DATASET EXCERPTS —

____

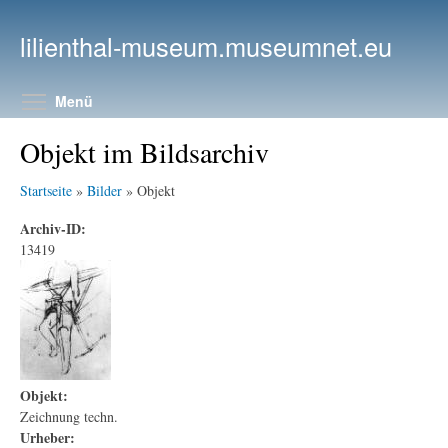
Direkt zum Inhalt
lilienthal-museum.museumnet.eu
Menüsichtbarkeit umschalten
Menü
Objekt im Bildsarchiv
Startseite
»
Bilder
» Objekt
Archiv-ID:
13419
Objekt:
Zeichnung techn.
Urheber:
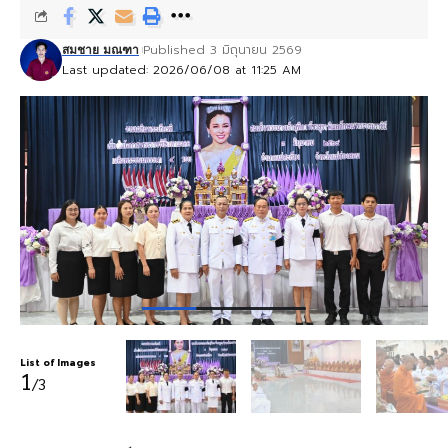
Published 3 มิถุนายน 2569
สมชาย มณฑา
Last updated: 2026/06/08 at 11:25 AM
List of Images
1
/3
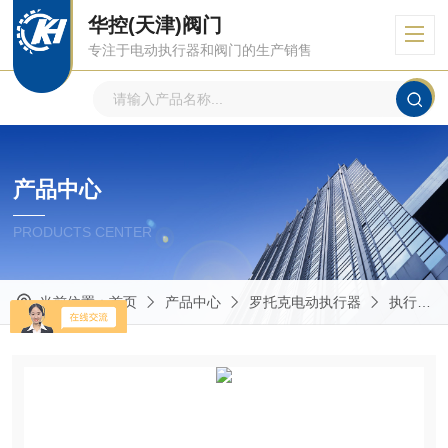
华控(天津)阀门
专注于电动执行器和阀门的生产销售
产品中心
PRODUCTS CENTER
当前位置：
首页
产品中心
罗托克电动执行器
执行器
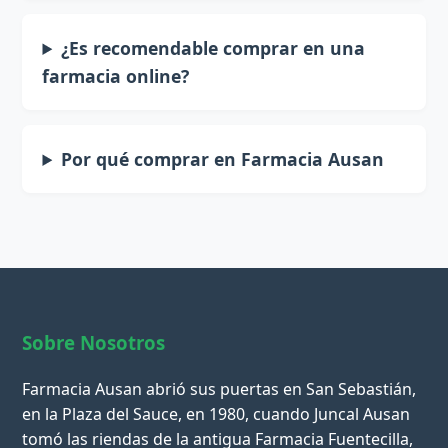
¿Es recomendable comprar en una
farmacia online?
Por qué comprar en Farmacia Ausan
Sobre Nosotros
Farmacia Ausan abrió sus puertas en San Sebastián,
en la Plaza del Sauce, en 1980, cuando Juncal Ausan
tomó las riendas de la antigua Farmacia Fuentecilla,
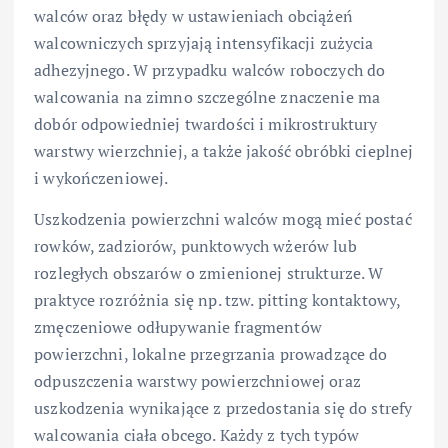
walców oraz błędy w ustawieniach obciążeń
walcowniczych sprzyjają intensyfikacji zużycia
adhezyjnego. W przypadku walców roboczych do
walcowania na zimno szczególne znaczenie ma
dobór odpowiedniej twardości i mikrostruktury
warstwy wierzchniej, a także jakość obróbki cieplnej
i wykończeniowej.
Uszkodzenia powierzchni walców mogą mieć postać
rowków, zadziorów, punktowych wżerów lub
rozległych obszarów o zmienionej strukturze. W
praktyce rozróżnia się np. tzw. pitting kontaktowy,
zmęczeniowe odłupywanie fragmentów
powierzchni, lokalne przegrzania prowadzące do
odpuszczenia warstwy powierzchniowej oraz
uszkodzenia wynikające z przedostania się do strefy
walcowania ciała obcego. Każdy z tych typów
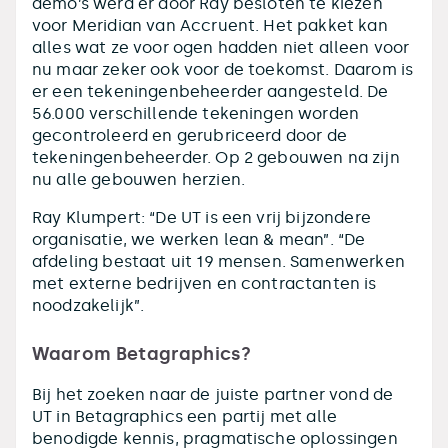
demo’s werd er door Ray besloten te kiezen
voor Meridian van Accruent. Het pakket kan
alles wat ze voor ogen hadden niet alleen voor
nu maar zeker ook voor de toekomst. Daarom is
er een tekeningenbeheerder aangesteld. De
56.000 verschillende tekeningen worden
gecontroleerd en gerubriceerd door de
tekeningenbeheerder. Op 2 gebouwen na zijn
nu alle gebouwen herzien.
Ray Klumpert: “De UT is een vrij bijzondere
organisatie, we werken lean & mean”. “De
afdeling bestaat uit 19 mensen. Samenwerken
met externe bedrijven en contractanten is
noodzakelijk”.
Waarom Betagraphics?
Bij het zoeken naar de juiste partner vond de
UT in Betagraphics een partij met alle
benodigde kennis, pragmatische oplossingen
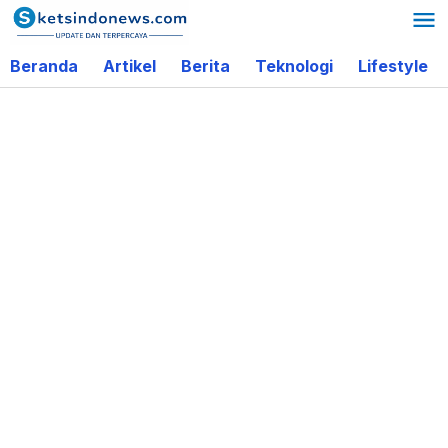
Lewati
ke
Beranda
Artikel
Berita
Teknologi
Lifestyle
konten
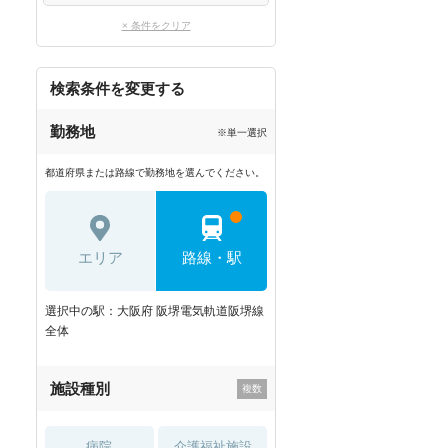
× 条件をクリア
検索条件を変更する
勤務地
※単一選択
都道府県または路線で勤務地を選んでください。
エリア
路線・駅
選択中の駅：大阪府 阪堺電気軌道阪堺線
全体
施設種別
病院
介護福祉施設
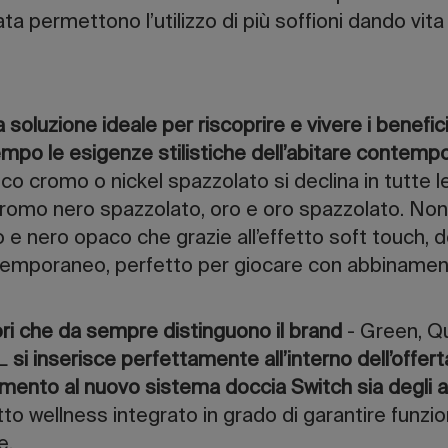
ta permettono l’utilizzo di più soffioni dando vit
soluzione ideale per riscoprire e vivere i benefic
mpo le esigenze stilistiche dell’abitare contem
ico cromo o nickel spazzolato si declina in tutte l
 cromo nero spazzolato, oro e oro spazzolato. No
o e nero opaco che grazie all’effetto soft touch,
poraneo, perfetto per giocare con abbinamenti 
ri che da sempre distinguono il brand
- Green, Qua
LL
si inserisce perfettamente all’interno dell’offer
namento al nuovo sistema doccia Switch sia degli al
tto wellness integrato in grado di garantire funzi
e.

____

WHAT THE EXERCISE ASKS —
Leaving each image aside, repeat the listing above exactly.

SOLUTION FOR THIS EXERCISE —
Direkt zum Inhalt
lilienthal-museum.museumnet.eu
Menüsichtbarkeit umschalten
Menü
Objekt im Bildsarchiv
Startseite
»
Bilder
» Objekt
Archiv-ID:
13419
Objekt:
Zeichnung techn.
Urheber:
Published 3 มิถุนายน 2569
สมชาย มณฑา
Last updated: 2026/06/08 at 11:25 AM
List of Images
1
/3
华控(天津)阀门
专注于电动执行器和阀门的生产销售
产品中心
PRODUCTS CENTER
当前位置：
首页
产品中心
罗托克电动执行器
执行器
¿Es recomendable comprar en una
farmacia online?
Por qué comprar en Farmacia Ausan
Sobre Nosotros
Farmacia Ausan abrió sus puertas en San Sebastián,
en la Plaza del Sauce, en 1980, cuando Juncal Ausan
tomó las riendas de la antigua Farmacia Fuentecilla,
walców oraz błędy w ustawieniach obciążeń
walcowniczych sprzyjają intensyfikacji zużycia
adhezyjnego. W przypadku walców roboczych do
walcowania na zimno szczególne znaczenie ma
dobór odpowiedniej twardości i mikrostruktury
warstwy wierzchniej, a także jakość obróbki cieplnej
i wykończeniowej.
Uszkodzenia powierzchni walców mogą mieć postać
rowków, zadziorów, punktowych wżerów lub
rozległych obszarów o zmienionej strukturze. W
praktyce rozróżnia się np. tzw. pitting kontaktowy,
zmęczeniowe odłupywanie fragmentów
powierzchni, lokalne przegrzania prowadzące do
odpuszczenia warstwy powierzchniowej oraz
uszkodzenia wynikające z przedostania się do strefy
walcowania ciała obcego. Każdy z tych typów
demo’s werd er door Ray besloten te kiezen
voor Meridian van Accruent. Het pakket kan
alles wat ze voor ogen hadden niet alleen voor
nu maar zeker ook voor de toekomst. Daarom is
er een tekeningenbeheerder aangesteld. De
56.000 verschillende tekeningen worden
gecontroleerd en gerubriceerd door de
tekeningenbeheerder. Op 2 gebouwen na zijn
nu alle gebouwen herzien.
Ray Klumpert: “De UT is een vrij bijzondere
organisatie, we werken lean & mean”. “De
afdeling bestaat uit 19 mensen. Samenwerken
met externe bedrijven en contractanten is
noodzakelijk”.
Waarom Betagraphics?
Bij het zoeken naar de juiste partner vond de
UT in Betagraphics een partij met alle
benodigde kennis, pragmatische oplossingen
Lewati
ke
Beranda
Artikel
Berita
Teknologi
Lifestyle
konten
× 条件をクリア
検索条件を変更する
勤務地
※単一選択
都道府県または路線で勤務地を選んでください。
エリア
路線・駅
選択中の駅：大阪府 阪堺電気軌道阪堺線
全体
施設種別
病院
介護福祉施設
ta permettono l’utilizzo di più soffioni dando vit
soluzione ideale per riscoprire e vivere i benefic
mpo le esigenze stilistiche dell’abitare contem
ico cromo o nickel spazzolato si declina in tutte l
 cromo nero spazzolato, oro e oro spazzolato. No
o e nero opaco che grazie all’effetto soft touch,
poraneo, perfetto per giocare con abbinamenti 
ri che da sempre distinguono il brand
- Green, Qua
LL
si inserisce perfettamente all’interno dell’offer
namento al nuovo sistema doccia Switch sia degli al
tto wellness integrato in grado di garantire funzi
e.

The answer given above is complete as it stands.